Work order: With the pictures omitted, output word for word the lines from the one containing "www.romaniacazari.ro" through the end of the records.

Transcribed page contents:

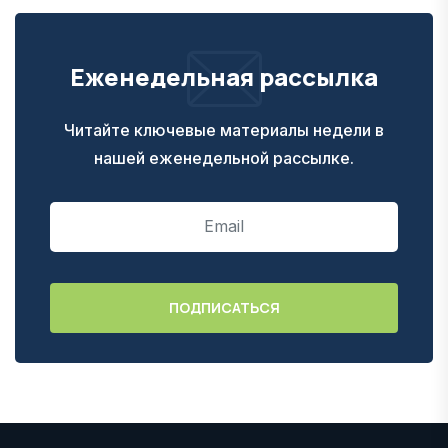
Еженедельная рассылка
Читайте ключевые материалы недели в
нашей еженедельной рассылке.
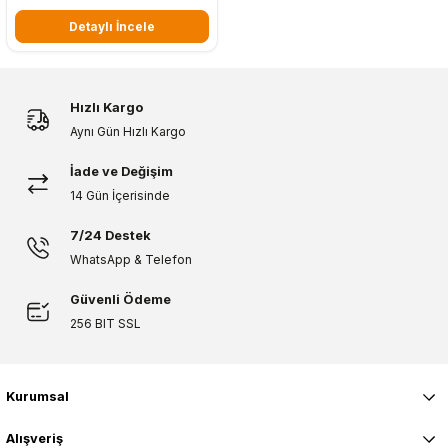
Detaylı İncele
Hızlı Kargo
Aynı Gün Hızlı Kargo
İade ve Değişim
14 Gün İçerisinde
7/24 Destek
WhatsApp & Telefon
Güvenli Ödeme
256 BIT SSL
Kurumsal
Alışveriş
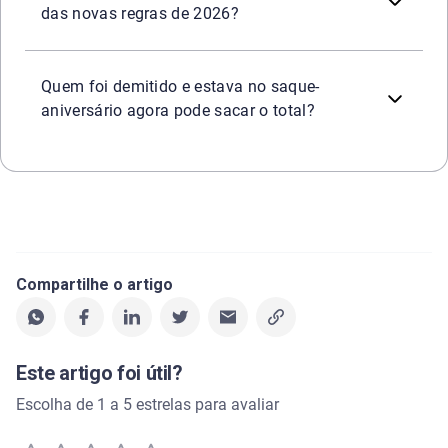
das novas regras de 2026?
Depende da data da demissão. Para demissões ocorridas a
Quem foi demitido e estava no saque-
aniversário agora pode sacar o total?
Compartilhe o artigo
Este artigo foi útil?
Escolha de 1 a 5 estrelas para avaliar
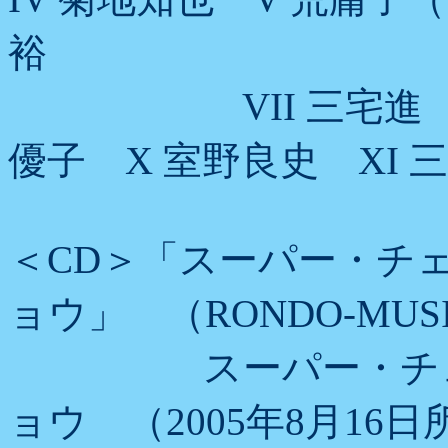
裕
VII 三宅進 VII
優子 X 室野良史 XI 
＜CD＞「スーパー・チ
ョウ」 （RONDO-MUSIC
スーパー・チェロ
ョウ （2005年8月1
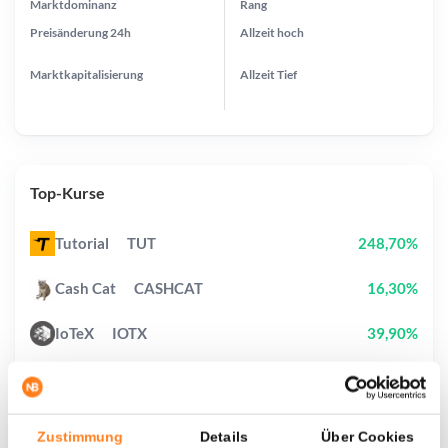
Marktdominanz
Rang
Preisänderung
24h
Allzeit
hoch
Marktkapitalisierung
Allzeit
Tief
Top-Kurse
Tutorial
TUT
248,70%
Cash Cat
CASHCAT
16,30%
IoTeX
IOTX
39,90%
Pi Network
PI
2,10%
OVERTAKE
TAKE
4,40%
Zustimmung
Details
Über Cookies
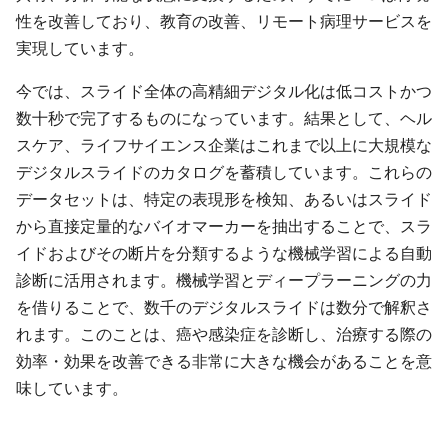
性を改善しており、教育の改善、リモート病理サービスを
実現しています。
今では、スライド全体の高精細デジタル化は低コストかつ
数十秒で完了するものになっています。結果として、ヘル
スケア、ライフサイエンス企業はこれまで以上に大規模な
デジタルスライドのカタログを蓄積しています。これらの
データセットは、特定の表現形を検知、あるいはスライド
から直接定量的なバイオマーカーを抽出することで、スラ
イドおよびその断片を分類するような機械学習による自動
診断に活用されます。機械学習とディープラーニングの力
を借りることで、数千のデジタルスライドは数分で解釈さ
れます。このことは、癌や感染症を診断し、治療する際の
効率・効果を改善できる非常に大きな機会があることを意
味しています。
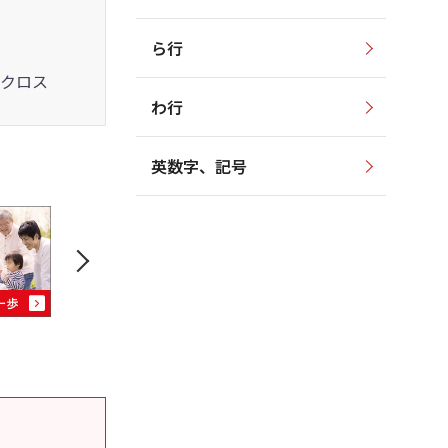
ら行
クロス
わ行
英数字、記号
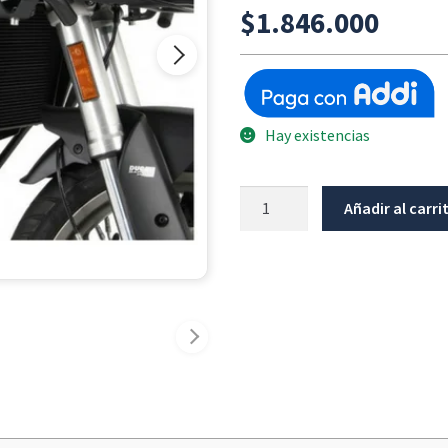
$
1.846.000
Hay existencias
Barra
Añadir al carri
Alta
Negra
Ducati
Multistrada
950
/
950
S
-
2017+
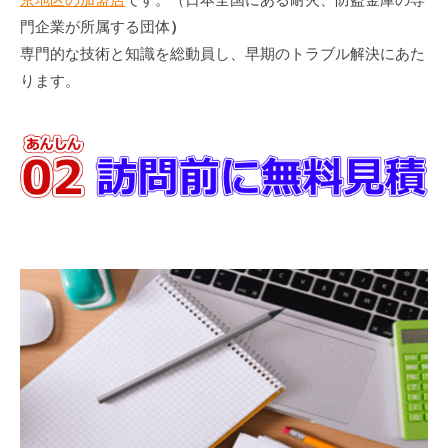
門企業が所属する団体
）
専門的な技術と知識を総動員し、早期のトラブル解決にあた
ります。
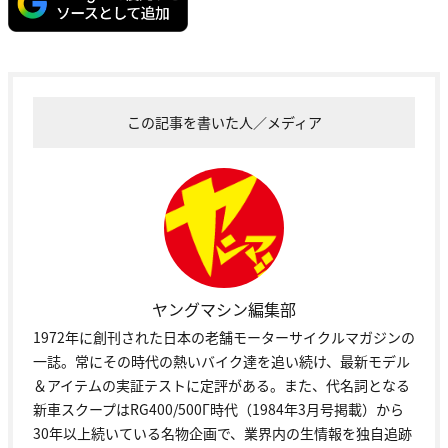
この記事を書いた人／メディア
ヤングマシン編集部
1972年に創刊された日本の老舗モーターサイクルマガジンの
一誌。常にその時代の熱いバイク達を追い続け、最新モデル
＆アイテムの実証テストに定評がある。また、代名詞となる
新車スクープはRG400/500Γ時代（1984年3月号掲載）から
30年以上続いている名物企画で、業界内の生情報を独自追跡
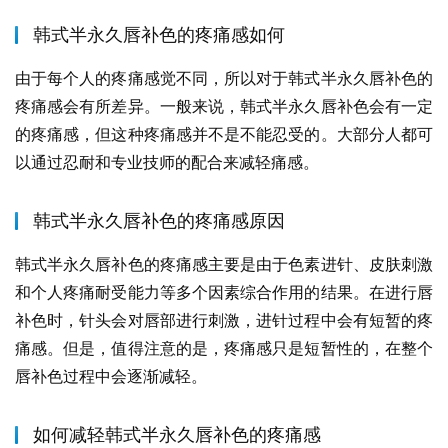
韩式半永久唇补色的疼痛感如何
由于每个人的疼痛感觉不同，所以对于韩式半永久唇补色的
疼痛感会有所差异。一般来说，韩式半永久唇补色会有一定
的疼痛感，但这种疼痛感并不是不能忍受的。大部分人都可
以通过忍耐和专业技师的配合来减轻痛感。
韩式半永久唇补色的疼痛感原因
韩式半永久唇补色的疼痛感主要是由于色素进针、皮肤刺激
和个人疼痛耐受能力等多个因素综合作用的结果。在进行唇
补色时，针头会对唇部进行刺激，进针过程中会有短暂的疼
痛感。但是，值得注意的是，疼痛感只是短暂性的，在整个
唇补色过程中会逐渐减轻。
如何减轻韩式半永久唇补色的疼痛感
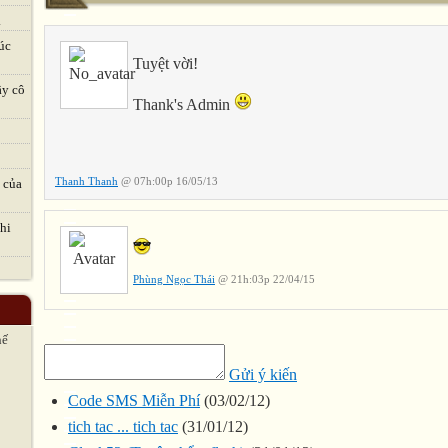
.
úc
Tuyệt vời!
ầy cô
Thank's Admin
Thanh Thanh
@ 07h:00p 16/05/13
 của
hi
Phùng Ngọc Thái
@ 21h:03p 22/04/15
hế
Gửi ý kiến
Code SMS Miễn Phí
(03/02/12)
tich tac ... tich tac
(31/01/12)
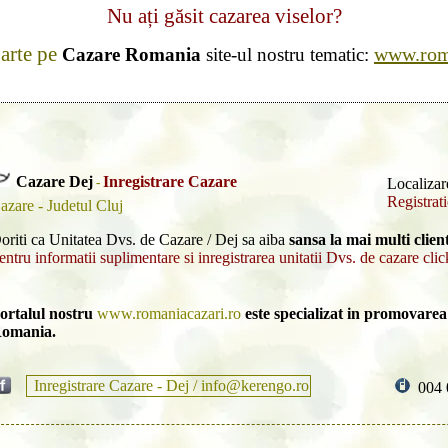
Nu ați găsit cazarea viselor?
parte pe
www.roma
Cazare Romania
site-ul nostru tematic:
Cazare Dej
Inregistrare Cazare
-
Localizar
Registrat
azare - Judetul Cluj
oriti ca Unitatea Dvs. de Cazare / Dej sa aiba
sansa la mai multi client
entru informatii suplimentare si inregistrarea unitatii Dvs. de cazare clic
ortalul nostru
www.romaniacazari.ro
este specializat in promovarea 
omania.
Inregistrare Cazare - Dej / info@kerengo.ro
004 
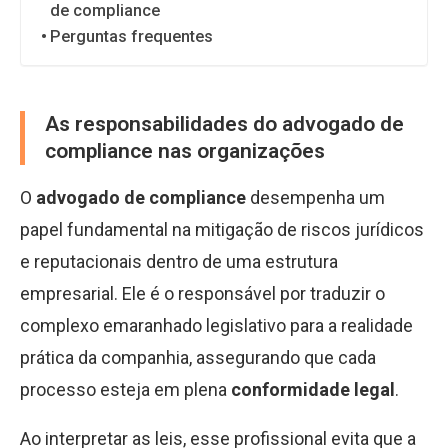
de compliance
Perguntas frequentes
As responsabilidades do advogado de
compliance nas organizações
O
advogado de compliance
desempenha um
papel fundamental na mitigação de riscos jurídicos
e reputacionais dentro de uma estrutura
empresarial. Ele é o responsável por traduzir o
complexo emaranhado legislativo para a realidade
prática da companhia, assegurando que cada
processo esteja em plena
conformidade legal
.
Ao interpretar as leis, esse profissional evita que a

Problem solution:
www.romaniacazari.ro
este specializat in promovarea 
omania.
Inregistrare Cazare - Dej / info@kerengo.ro
004 
de compliance
Perguntas frequentes
As responsabilidades do advogado de
compliance nas organizações
O
advogado de compliance
desempenha um
papel fundamental na mitigação de riscos jurídicos
e reputacionais dentro de uma estrutura
empresarial. Ele é o responsável por traduzir o
complexo emaranhado legislativo para a realidade
prática da companhia, assegurando que cada
processo esteja em plena
conformidade legal
.
Ao interpretar as leis, esse profissional evita que a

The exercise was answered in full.